[Transcribed page contents]
━━━

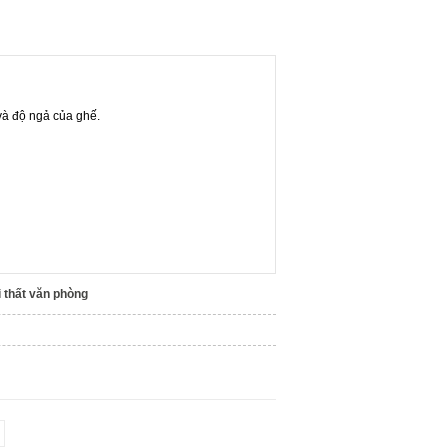
và độ ngả của ghế.
 thất văn phòng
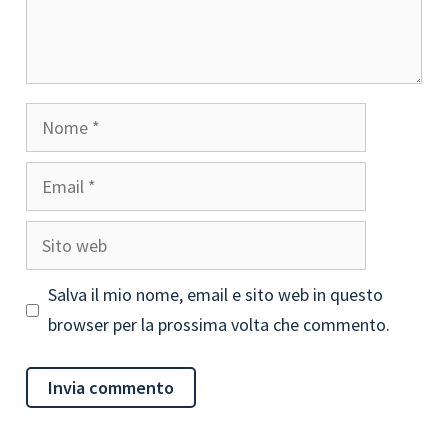
Nome
Email
Sito
web
Salva il mio nome, email e sito web in questo
browser per la prossima volta che commento.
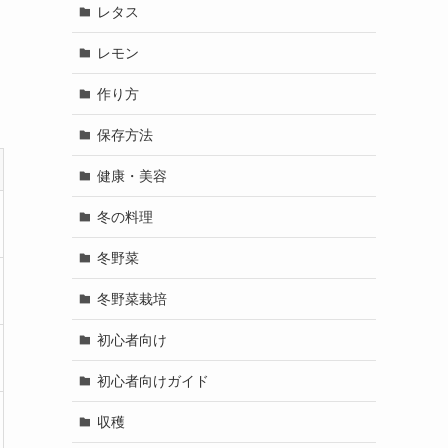
レタス
レモン
作り方
保存方法
健康・美容
冬の料理
冬野菜
冬野菜栽培
初心者向け
初心者向けガイド
収穫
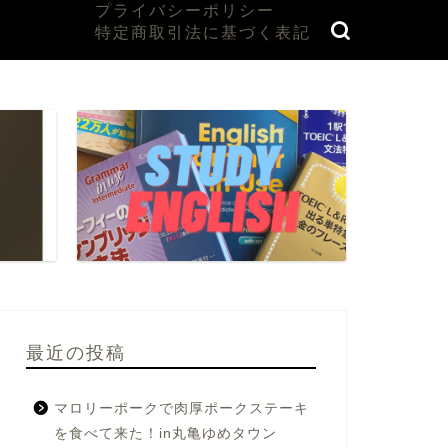
プライバシーポリシー
特定商取引法に基づく表記
最近の投稿
マロリーポークで肉厚ポークステーキ
を食べて来た！in丸亀ゆめタウン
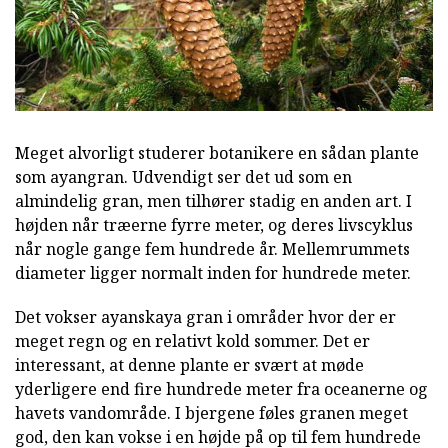
Meget alvorligt studerer botanikere en sådan plante
som ayangran. Udvendigt ser det ud som en
almindelig gran, men tilhører stadig en anden art. I
højden når træerne fyrre meter, og deres livscyklus
når nogle gange fem hundrede år. Mellemrummets
diameter ligger normalt inden for hundrede meter.
Det vokser ayanskaya gran i områder hvor der er
meget regn og en relativt kold sommer. Det er
interessant, at denne plante er svært at møde
yderligere end fire hundrede meter fra oceanerne og
havets vandområde. I bjergene føles granen meget
god, den kan vokse i en højde på op til fem hundrede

━━━

#### Task statement
Up to and including the last line of the records above, print exactly every line from the one that contains "interessant, at denne plante er svært at møde" onward.

#### Task solution
interessant, at denne plante er svært at møde
yderligere end fire hundrede meter fra oceanerne og
havets vandområde. I bjergene føles granen meget
god, den kan vokse i en højde på op til fem hundrede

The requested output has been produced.